CD Reviews

KIMM ROGERS: Where the Pavement Grows

kim rogers

Sometimes, a musician get a chance to get it right the second time around. Pop artist Kimm Rogers migrated from the Midwest to Nashville and LA in the late ‘80s and scored a major label contract, releasing a couple of albums. Dropped after a 1992 release, she left music recording behind for a life in Idaho and New Mexico, finishing college and eventually teaching music to people with disabilities. She joined a band and “began falling in love with music all over again,” and after relocating to Ocean Beach in 2006, she gradually put together a collection of new songs that became her new CD, Where the Pavement Grows.

Rogers sings and handles guitar on the ten original songs, with help from Julian Coryell, who produced and played all the other instruments except drums. The songs vary from steady rockers to quaint folk; “Rain” starts off quiet and pensive, about a love that “came in like a lion and poured out like a waterfall.” Then, perfect slide guitar riffs by Coryell join with picked figures to flesh out a beautiful arrangement. Rogers puts on her rock shoes for “Twenty-Three.” “I remember all those guys with Valvoline hair and Texaco eyes… Who cares if I’m dumb or smart,” which nails her younger days and establishes her undiminished way with a sharp lyric, as this highlight pounds the floorboards.

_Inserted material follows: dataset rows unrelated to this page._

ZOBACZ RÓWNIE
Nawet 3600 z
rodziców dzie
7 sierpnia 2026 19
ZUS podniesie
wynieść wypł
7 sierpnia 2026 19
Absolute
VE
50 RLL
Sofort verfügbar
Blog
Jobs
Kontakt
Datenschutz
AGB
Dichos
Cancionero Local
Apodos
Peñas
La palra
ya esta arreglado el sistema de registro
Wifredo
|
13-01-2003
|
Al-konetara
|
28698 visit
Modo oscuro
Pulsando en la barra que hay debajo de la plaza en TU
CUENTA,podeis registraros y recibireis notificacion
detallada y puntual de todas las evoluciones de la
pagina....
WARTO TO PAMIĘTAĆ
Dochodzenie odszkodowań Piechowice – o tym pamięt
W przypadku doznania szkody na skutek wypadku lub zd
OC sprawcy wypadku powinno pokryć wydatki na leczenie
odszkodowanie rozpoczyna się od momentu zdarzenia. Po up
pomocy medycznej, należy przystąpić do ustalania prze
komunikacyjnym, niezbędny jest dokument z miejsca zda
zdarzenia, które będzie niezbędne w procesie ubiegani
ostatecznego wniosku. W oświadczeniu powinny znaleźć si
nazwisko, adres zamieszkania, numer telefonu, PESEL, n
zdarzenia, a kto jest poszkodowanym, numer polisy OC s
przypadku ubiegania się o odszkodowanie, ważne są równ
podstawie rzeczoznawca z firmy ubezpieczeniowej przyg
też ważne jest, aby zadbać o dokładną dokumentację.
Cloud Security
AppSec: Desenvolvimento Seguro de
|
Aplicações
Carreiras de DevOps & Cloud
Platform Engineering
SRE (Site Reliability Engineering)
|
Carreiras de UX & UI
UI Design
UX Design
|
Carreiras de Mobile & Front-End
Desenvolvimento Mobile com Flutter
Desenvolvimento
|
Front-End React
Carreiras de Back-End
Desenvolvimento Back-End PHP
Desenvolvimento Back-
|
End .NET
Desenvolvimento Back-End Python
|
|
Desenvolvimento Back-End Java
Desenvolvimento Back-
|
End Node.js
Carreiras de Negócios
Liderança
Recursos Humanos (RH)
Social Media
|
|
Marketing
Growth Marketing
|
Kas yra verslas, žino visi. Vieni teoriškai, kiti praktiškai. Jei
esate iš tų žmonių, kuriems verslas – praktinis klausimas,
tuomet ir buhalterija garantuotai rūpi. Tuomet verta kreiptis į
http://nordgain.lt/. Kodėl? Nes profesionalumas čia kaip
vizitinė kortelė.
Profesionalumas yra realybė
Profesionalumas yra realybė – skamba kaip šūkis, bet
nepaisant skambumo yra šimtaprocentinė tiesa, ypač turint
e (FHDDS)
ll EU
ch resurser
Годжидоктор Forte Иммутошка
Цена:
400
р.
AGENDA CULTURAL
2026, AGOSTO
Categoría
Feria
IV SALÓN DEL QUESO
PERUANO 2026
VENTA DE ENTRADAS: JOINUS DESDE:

The pace lightens up with “Gravity,” which is a softer, keyboard-dominated ballad that is a bit overproduced, but still clicks with a message about all of us being in it together here in this life, on this planet — again, Rogers matches a simple, pleasant melody with some clever lyrical word craft. “Change” has an unusual but winning hook that builds on drum and keyboard interplay as Rogers is delivering her tale about how the only thing that she is sure of is uncertainty. The only recording flubs on the disc are heard on “Eventually,” an otherwise solid pop-rocker that for whatever reason badly muffles Rogers’ vocal and gives the other instruments a muddy mix.

The title tune tries for a different ballad feel by isolating Rogers with piano and acoustic guitar to open, and the effort pays off as the variation gives the disc another dimension, registering as a lovely change of pace. The last track is often a spot left for filler tracks, but Rogers places a track that is a highlight and sleeper here: “Star Filled Canopy” has a rock groove, one of the most memorable hooks on the album, and again her lyrics shine. “The universe is big as it is wide/ Enough to hold every tear we’ve cried/ And every hope we ever hope to be.”

It took over two decades for Kimm Rogers to return to recording with Where the Pavement Grows, but the music is fresh and strong, with songs worth the wait.